En dehors de cette exception ou en cas d’opposition, l’utilisation de toute œuvre devrait donc être soumise à autorisation du titulaire des droits d’auteur. Juridiquement, il s’agira de conclure un contrat de licence autorisant l’utilisation de la création à des fins d’entrainement d’une IA. C’est par exemple ce qu’ont fait Le Monde et Open AI.

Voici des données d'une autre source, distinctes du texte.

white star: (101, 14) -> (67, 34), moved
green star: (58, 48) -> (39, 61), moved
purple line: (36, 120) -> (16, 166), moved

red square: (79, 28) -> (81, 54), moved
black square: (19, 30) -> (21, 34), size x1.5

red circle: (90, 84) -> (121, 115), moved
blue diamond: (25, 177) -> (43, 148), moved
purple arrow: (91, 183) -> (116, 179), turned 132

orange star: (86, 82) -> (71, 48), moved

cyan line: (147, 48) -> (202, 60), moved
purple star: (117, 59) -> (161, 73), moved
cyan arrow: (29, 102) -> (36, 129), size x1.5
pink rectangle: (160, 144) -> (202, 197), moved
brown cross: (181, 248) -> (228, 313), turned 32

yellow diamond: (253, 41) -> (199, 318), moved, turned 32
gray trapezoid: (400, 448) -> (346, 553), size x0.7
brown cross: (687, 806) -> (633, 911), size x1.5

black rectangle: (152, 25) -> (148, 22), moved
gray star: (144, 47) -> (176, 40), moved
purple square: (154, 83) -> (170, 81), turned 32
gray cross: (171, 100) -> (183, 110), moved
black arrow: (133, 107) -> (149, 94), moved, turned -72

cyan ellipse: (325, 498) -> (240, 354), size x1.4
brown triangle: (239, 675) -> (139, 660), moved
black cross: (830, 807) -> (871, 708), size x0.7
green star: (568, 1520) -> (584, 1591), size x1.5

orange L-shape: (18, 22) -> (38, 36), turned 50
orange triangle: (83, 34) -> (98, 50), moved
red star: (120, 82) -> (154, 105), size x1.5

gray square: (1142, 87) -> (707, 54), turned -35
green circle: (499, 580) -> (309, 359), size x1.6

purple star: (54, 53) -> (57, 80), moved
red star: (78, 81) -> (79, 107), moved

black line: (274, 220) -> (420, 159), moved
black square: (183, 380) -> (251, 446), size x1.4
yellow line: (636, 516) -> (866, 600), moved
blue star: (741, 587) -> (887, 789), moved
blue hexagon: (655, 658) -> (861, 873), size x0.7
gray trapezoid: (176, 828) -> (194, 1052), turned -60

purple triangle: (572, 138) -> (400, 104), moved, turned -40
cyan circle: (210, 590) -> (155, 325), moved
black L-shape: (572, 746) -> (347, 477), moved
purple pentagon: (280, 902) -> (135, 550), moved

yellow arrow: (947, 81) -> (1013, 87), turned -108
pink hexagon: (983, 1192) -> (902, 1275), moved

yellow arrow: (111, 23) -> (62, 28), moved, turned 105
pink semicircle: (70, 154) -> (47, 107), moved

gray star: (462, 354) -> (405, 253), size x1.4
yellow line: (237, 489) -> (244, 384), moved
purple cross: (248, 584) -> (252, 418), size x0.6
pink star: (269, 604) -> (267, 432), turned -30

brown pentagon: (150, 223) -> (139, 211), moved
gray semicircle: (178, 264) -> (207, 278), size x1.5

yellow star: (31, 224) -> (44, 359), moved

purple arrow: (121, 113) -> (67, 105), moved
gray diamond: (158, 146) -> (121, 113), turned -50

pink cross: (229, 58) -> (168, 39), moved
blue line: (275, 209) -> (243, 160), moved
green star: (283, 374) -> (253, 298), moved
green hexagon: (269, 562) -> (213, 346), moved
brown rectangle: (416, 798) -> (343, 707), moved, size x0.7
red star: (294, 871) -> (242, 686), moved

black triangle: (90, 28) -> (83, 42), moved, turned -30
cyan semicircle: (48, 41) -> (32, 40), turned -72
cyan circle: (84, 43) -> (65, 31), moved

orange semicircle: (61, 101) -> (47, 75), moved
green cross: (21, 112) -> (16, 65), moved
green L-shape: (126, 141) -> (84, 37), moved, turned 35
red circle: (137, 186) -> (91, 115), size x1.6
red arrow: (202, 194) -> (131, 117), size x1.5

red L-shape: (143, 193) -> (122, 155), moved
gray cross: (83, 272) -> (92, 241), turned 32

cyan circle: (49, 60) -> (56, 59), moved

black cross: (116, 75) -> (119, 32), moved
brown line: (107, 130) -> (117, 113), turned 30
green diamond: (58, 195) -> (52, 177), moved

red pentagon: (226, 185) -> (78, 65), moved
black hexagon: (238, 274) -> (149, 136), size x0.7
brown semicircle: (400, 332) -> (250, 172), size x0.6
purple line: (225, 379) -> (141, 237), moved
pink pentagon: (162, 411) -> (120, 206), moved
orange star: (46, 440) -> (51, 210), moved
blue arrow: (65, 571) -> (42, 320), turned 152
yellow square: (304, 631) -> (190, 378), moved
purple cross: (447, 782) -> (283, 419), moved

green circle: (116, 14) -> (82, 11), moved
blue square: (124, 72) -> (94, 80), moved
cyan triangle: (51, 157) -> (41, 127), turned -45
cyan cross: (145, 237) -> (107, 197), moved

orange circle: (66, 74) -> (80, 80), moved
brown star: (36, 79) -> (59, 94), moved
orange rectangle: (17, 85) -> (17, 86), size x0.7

🍰 MF : A qui appartient l’output d’une IA générative?
👉 Thomas :
D’un point de vue juridique, on pourrait penser à 3 auteurs potentiels: le développeur du logiciel d’IA, les auteurs des données d’entrainement, et bien sûr l’auteur du prompt. La question mérite d’être posée car le critère juridique de protection par le droit d’auteur est l’”originalité” de l’œuvre, c’est à dire, selon la jurisprudence, que l’”empreinte de la personnalité de l’auteur” doit se refléter dans l’œuvre. Or, s’il semble assez évident qu’une part de l’auteur du prompt puisse se retrouver dans l’output, il ne peut être exclu que ceux qui ont contribué à la création de l’IA comme le développeur du logiciel ou les auteurs des œuvres utilisées pour alimenter l’IA s’y retrouvent également. D’ailleurs, une proposition de loi de septembre 2023 projette d’octroyer les droits d’auteur sur les output aux auteurs des œuvres antérieures utilisées pour entrainer l’œuvre générée. A ma connaissance, la jurisprudence française ne s’est pas encore prononcée sur cette question mais on peut rapprocher une décision récente de la Beijing Internet Court qui a refusé d’accorder les droits d’auteur sur une image aux développeurs de l’outil d’IA mais les a accordés à l’auteur du prompt. Cette décision se fondait sur la notion d’”investissement intellectuel”, qui ne semble a priori pas si éloignée de celle d’”empreinte de la personnalité de l’auteur”. L’US Copyright Office quant à lui a pu refuser la protection au motif d’une insuffisance d’intervention humaine dans la génération de l’output.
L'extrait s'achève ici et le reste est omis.